The invention solves these and other needs of the prior art.
Summary of the invention
In some respects, the invention provides the equipment for controlling the fluid flowing between well pipe fitting and stratum.In one embodiment, this equipment comprises the particulate control device being positioned at well pipe fitting outer; With recoverable type flow control component, it is configured to the flow parameter controlling the fluid flowed between particulate control device and the hole of well pipe fitting.
Further, the invention provides the method for the fluid flowing controlled between well pipe fitting and stratum.The method can comprise: flow control apparatus and particulate control device are positioned at and cross in the well of subsurface formations; Utilizing to be delivered under in well send instrument to regulate the flow behavior of the flow control apparatus in well; Fluid is delivered in well via well pipe fitting; With utilizing flow control component, fluid is injected particulate control device.
More on the one hand in, the invention provides the method for controlling the fluid flowing between well pipe fitting and stratum.The method can comprise and utilizes flow control apparatus that first fluid is injected stratum; The adjustment apparatus be delivered in well is utilized to regulate at least one flow behavior of the flow control apparatus in well; With utilizing flow control apparatus, second fluid is injected stratum.
Should be appreciated that and the summary of broad sense has been carried out to the example of the present invention's more key character above, thus detailed description below can be understood better and recognize the contribution to prior art.Certainly, also there are supplementary features in the present invention, and it will hereinafter be described and forms the theme of claims.
Accompanying drawing explanation
When reading following detailed description by reference to the accompanying drawings, advantage of the present invention and further aspect can easily be recognized by those of ordinary skill in the art and become better understood, in the accompanying drawings, identical reference symbol represents same or similar element, wherein:
Fig. 1 is the diagrammatic elevational view of exemplary plural zone well and exploitation assembly, and described exploitation assembly comprises control flow system according to an embodiment of the invention;
Fig. 2 is the diagrammatic elevational view of the exemplary open-hole exploitation assembly comprising control flow system according to an embodiment of the invention;
Fig. 3 is the diagrammatic cross-sectional view of the exemplary controlling device manufactured according to one embodiment of present invention;
Fig. 4 is the diagrammatic elevational view of the exemplary controlling device manufactured according to one embodiment of present invention used in two or more wells.
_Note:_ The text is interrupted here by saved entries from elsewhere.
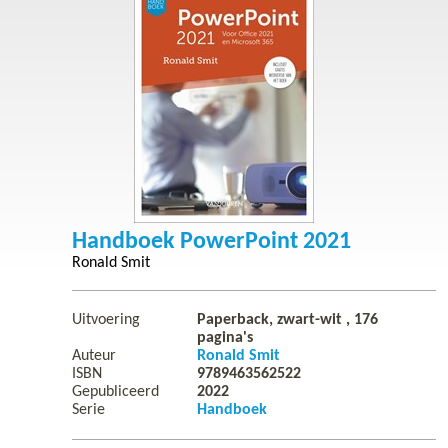
Handboek PowerPoint 2021
Ronald Smit
Uitvoering
Paperback, zwart-wit ,
176
pagina's
Auteur
Ronald Smit
ISBN
9789463562522
Gepubliceerd
2022
Serie
Handboek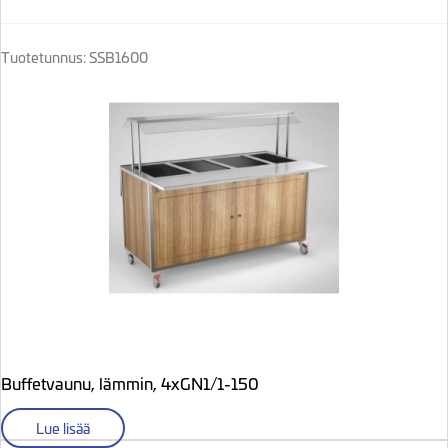
Tuotetunnus: SSB1600
Buffetvaunu, lämmin, 4xGN1/1-150
Lue lisää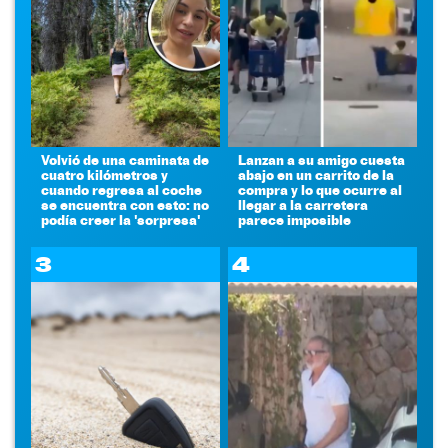
Volvió de una caminata de
Lanzan a su amigo cuesta
cuatro kilómetros y
abajo en un carrito de la
cuando regresa al coche
compra y lo que ocurre al
se encuentra con esto: no
llegar a la carretera
podía creer la 'sorpresa'
parece imposible
3
4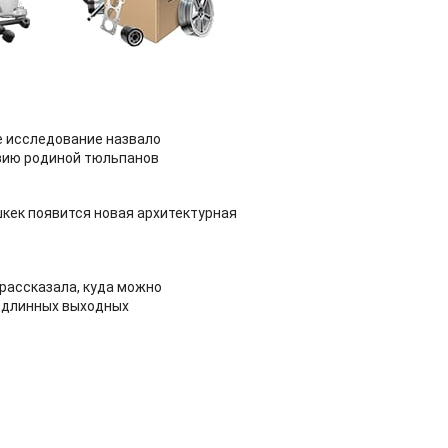
 исследование назвало
зию родиной тюльпанов
шкек появится новая архитектурная
рассказала, куда можно
 длинных выходных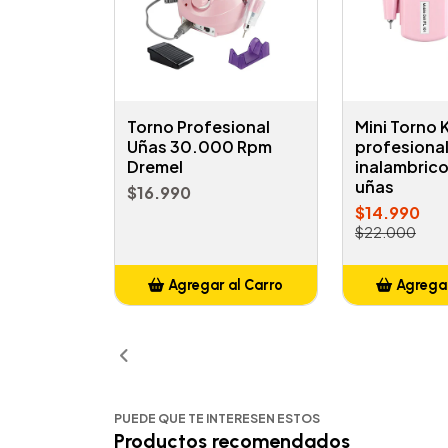
Torno Profesional
Mini Torno K
Uñas 30.000 Rpm
profesiona
Dremel
inalambric
uñas
$16.990
$14.990
$22.000
Agregar al Carro
Agregar
Añadido
Añ
PUEDE QUE TE INTERESEN ESTOS
Productos recomendados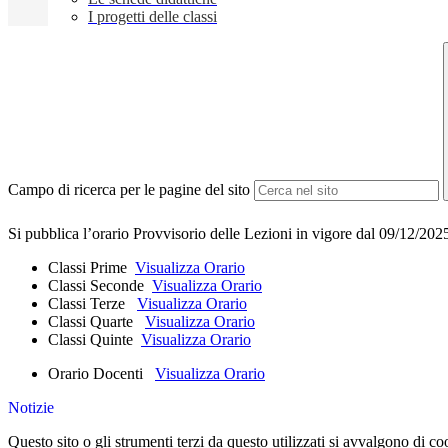
I progetti delle classi
Campo di ricerca per le pagine del sito
Si pubblica l’orario Provvisorio delle Lezioni in vigore dal 09/12/20
Classi Prime
Visualizza Orario
Classi Seconde
Visualizza Orario
Classi Terze
Visualizza Orario
Classi Quarte
Visualizza Orario
Classi Quinte
Visualizza Orario
Orario Docenti
Visualizza Orario
Notizie
Questo sito o gli strumenti terzi da questo utilizzati si avvalgono di coo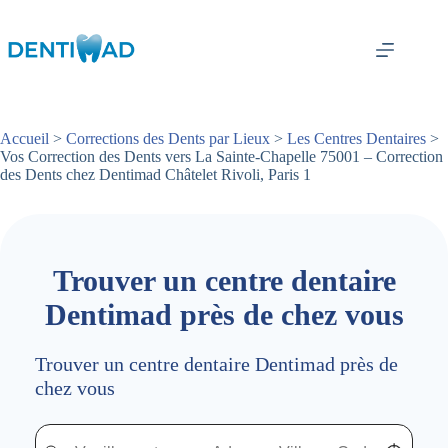
Passer
au
contenu
Accueil
>
Corrections des Dents par Lieux
>
Les Centres Dentaires
>
Vos Correction des Dents vers La Sainte-Chapelle 75001 – Correction
des Dents chez Dentimad Châtelet Rivoli, Paris 1
Trouver un centre dentaire
Dentimad près de chez vous
Trouver un centre dentaire Dentimad près de
chez vous
Trouver un centre dentaire Dentimad près de chez vous
Trouver un centre dentaire Dentimad près de c
Localisez-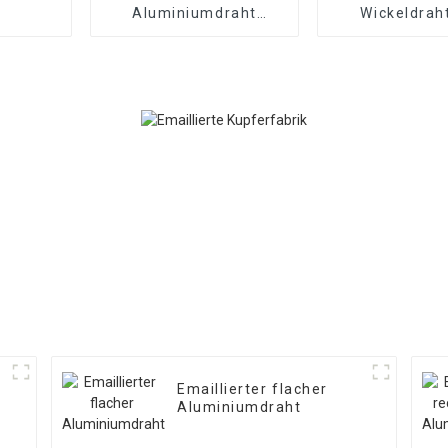
Aluminiumdraht
Wickeldrah
Emaillierter
Kupfer/Alu
Magnetdraht
Emaillierter flacher
Aluminiumdraht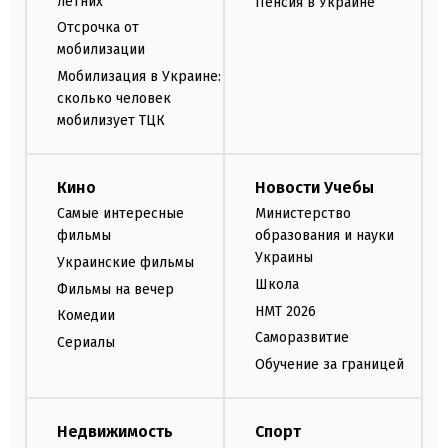
летних
Пенсия в Украине
Отсрочка от
мобилизации
Мобилизация в Украине:
сколько человек
мобилизует ТЦК
Кино
Новости Учебы
Самые интересные
Министерство
фильмы
образования и науки
Украины
Украинские фильмы
Школа
Фильмы на вечер
НМТ 2026
Комедии
Саморазвитие
Сериалы
Обучение за границей
Недвижимость
Спорт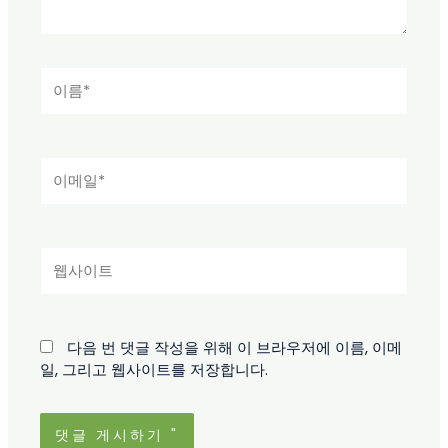
이
름
*
이
메
일
*
웹
사
이
트
다음 번 댓글 작성을 위해 이 브라우저에 이름, 이메
일, 그리고 웹사이트를 저장합니다.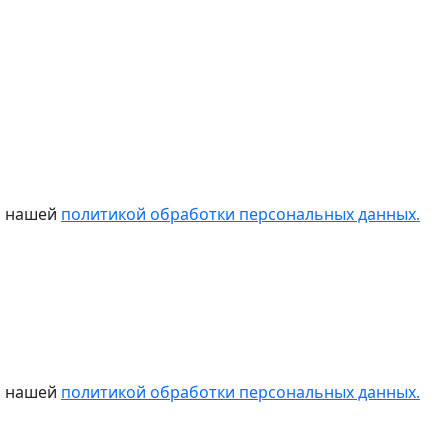
 с нашей
политикой обработки персональных данных.
 с нашей
политикой обработки персональных данных.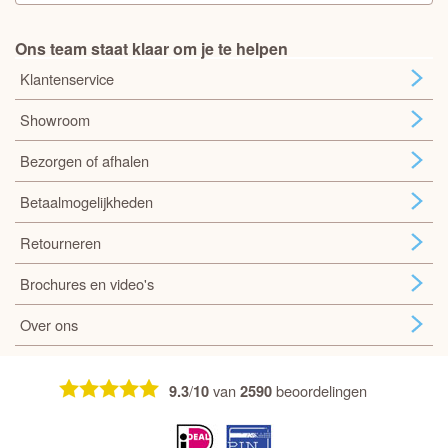
Ons team staat klaar om je te helpen
Klantenservice
Showroom
Bezorgen of afhalen
Betaalmogelijkheden
Retourneren
Brochures en video's
Over ons
/
van
beoordelingen
9.3
10
2590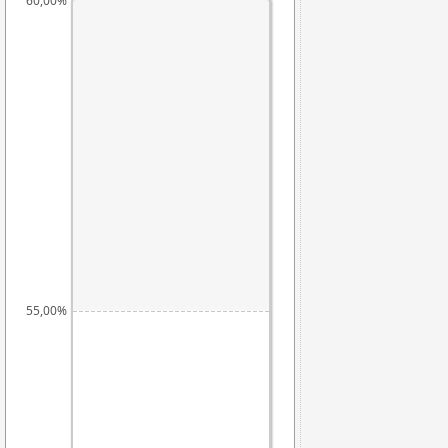
60,00%
55,00%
Detailed description of the invention
The present invention relates to the apparatus and method for the fluid flowing in control well.The present invention has multi-form embodiment.Accompanying drawing shows and describes specific embodiments of the invention in detail, should be appreciated that given content is the illustrative of the principles of the inventions, and is not intended to limit the invention to shown and described situation.
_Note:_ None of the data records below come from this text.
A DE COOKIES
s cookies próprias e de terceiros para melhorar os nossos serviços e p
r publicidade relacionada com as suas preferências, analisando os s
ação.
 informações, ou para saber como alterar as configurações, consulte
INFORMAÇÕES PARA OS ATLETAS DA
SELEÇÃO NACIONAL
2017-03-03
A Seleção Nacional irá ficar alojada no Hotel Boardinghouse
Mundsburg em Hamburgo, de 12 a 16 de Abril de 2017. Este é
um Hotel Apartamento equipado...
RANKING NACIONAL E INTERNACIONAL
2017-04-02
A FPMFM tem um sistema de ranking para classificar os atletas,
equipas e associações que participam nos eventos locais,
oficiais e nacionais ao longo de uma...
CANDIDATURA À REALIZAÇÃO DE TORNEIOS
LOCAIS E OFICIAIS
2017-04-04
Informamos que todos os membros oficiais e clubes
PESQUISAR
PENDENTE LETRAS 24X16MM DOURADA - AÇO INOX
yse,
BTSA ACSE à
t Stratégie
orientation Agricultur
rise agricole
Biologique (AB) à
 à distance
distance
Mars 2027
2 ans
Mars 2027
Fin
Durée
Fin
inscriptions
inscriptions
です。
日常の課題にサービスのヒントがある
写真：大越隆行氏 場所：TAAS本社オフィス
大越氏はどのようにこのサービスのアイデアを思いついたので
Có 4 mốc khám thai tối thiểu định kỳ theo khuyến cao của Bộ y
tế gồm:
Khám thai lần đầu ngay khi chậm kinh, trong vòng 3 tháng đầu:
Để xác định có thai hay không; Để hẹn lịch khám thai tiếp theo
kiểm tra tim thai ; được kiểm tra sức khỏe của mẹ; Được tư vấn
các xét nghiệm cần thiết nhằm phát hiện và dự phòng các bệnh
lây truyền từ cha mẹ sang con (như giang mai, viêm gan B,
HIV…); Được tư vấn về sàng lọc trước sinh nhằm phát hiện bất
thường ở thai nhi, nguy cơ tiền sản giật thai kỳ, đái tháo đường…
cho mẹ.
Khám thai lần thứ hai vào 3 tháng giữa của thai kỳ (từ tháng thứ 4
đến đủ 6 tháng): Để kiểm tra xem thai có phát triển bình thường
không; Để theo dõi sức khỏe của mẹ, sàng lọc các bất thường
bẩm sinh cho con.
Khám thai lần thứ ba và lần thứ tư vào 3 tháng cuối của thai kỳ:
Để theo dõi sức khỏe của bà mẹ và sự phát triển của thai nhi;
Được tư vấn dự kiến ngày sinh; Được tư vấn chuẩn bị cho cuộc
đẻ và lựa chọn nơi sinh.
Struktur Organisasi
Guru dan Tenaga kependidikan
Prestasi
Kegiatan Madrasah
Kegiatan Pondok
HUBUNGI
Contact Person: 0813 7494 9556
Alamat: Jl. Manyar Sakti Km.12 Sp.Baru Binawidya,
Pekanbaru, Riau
First with reference to figure 1, show and pass soil 12 and pierce the exemplary well 10 of wishing from a formation 14,16 of its recovery of hydrocarbons.Well 10 adds cover by metal sleeve, and as known in the art, many perforation 18 are passed described metal sleeve and extend in stratum 14,16, and extraction fluid can be flowed into well 10 from stratum 14,16.That well 10 has deflection or less horizontal branch 19.Well 10 has exploits assembly at after-stage (late-stage), represents generally with Reference numeral 20, is furnished with the tubing string 22 from the well head 24 on the earth's surface 26 being positioned at well 10 to downward-extension wherein.Exploitation assembly 20 defines the axial flow hole, inside 28 along its length.Annular space 30 is limited between exploitation assembly 20 and well bore casing.Exploitation assembly 20 has the less horizontal part 32 of deflection, and this less horizontal part extends along the deflection branch 19 of well 10.Quarrying apparatus 34 is positioned at the select location place along exploitation assembly 20.Alternatively, each quarrying apparatus 34 is isolated in well 10 by a pair packer device 36.Although illustrate only two quarrying apparatus 34 in FIG, part 32 along described level in fact can be had according to these type of quarrying apparatus multiple of arranged in series.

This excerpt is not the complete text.